MortgagesPersonal Finance

Getting A Mortgage: Guide For The Self-employed

Women holding keys to new home

Getting a mortgage at any time can be a stressful experience, but when you work for yourself the banks seem to put out extra hurdles that can make the process even trickier. Whether you’re a sole trader or a company director, it’s important to understand how the mortgage process differs for those who are self-employed.

In the past, lenders offered ‘self-certification’ mortgages, designed to help self-employed people get a mortgage without the need to prove their income. Unfortunately, these were open to a lot of abuse, and were banned back in 2014. Now, you’ll need to apply for your mortgage just like anyone else – but that doesn’t mean that getting a loan will be impossible. It’s just a case of making sure that you’re in a good financial situation, with all of your paperwork in order.

Providing proof of income

The burden of proof is much higher for self-employed people, as you don’t have an employer to vouch for your income. This means that you’ll need to pull together a range of documents to give the bank or lender confidence in your ability to make repayments.
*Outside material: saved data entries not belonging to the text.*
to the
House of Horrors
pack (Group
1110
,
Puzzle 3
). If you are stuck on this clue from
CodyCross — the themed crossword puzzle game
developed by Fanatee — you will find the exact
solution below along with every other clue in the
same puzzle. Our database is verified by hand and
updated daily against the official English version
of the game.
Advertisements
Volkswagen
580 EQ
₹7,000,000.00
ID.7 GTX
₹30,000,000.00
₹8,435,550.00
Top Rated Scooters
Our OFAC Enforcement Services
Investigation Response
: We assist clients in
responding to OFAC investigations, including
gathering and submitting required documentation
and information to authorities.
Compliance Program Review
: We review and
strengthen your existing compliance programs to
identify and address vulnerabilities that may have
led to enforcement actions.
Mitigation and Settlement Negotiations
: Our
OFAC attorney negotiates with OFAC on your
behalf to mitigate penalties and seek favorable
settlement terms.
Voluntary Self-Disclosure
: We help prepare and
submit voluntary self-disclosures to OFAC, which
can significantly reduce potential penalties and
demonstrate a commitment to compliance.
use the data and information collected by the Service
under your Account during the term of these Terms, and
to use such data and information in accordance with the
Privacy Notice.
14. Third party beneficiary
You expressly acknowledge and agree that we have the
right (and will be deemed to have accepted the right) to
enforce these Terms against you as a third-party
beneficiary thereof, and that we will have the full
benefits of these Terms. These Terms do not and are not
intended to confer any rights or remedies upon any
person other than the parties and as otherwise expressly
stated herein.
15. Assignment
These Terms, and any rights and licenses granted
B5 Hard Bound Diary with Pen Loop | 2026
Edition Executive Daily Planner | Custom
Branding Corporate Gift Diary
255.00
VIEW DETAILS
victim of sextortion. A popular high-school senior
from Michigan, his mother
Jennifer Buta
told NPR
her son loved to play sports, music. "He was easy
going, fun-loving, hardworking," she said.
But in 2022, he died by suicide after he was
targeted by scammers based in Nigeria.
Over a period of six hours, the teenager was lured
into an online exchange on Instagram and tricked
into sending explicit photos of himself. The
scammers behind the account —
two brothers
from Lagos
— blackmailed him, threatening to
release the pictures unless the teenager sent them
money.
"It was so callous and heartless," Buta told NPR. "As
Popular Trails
When you apply for your mortgage, you’ll be expected to supply the following:

  • Two or more years’ certified accounts
  • Two- or three-years’ worth of SA302 forms or tax year overview forms

Contractors will also need to show evidence of upcoming contracts, while company directors will be asked to provide evidence of their dividend payments or retained profits.

If you’ve only been trading for a short amount of time, you may not have two years’ accounts to show. In this case, getting a mortgage will be harder but still not impossible. You will need to work with the bank to find another way of proving your income, which might include showing them contracts that you have secured for upcoming work.

You’ll also need to show your passport, driving licence, council tax bill, a recent utility bill and six months’ worth of bank statements. These documents will be used both for proof of your identity, and to get a sense of your financial health.

Working with a qualified accountant

If you can work with a chartered accountant to prepare your accounts before making your mortgage application, then this will be a definite tick in your favour. From a bank’s point of view, it gives them reassurance that the accounts you’re providing are accurate and reliable. It also shows a level of financial responsibility – always a positive.

Improving your chances of success

One of the best things that you can do to improve your chances of getting a mortgage is to increase the size of your deposit. By putting up a bigger deposit you’re proving your ability to save money while also asking for less from the bank. This means that lenders will see you as a less risky proposition. Even if it means waiting a little longer before buying your home, saving up for a bigger deposit can help to make things run smoother.

You can also improve your chances by working closely with a mortgage broker who understands the market. They’ll be able to help talk through your application and iron out any weaknesses before you approach a lender.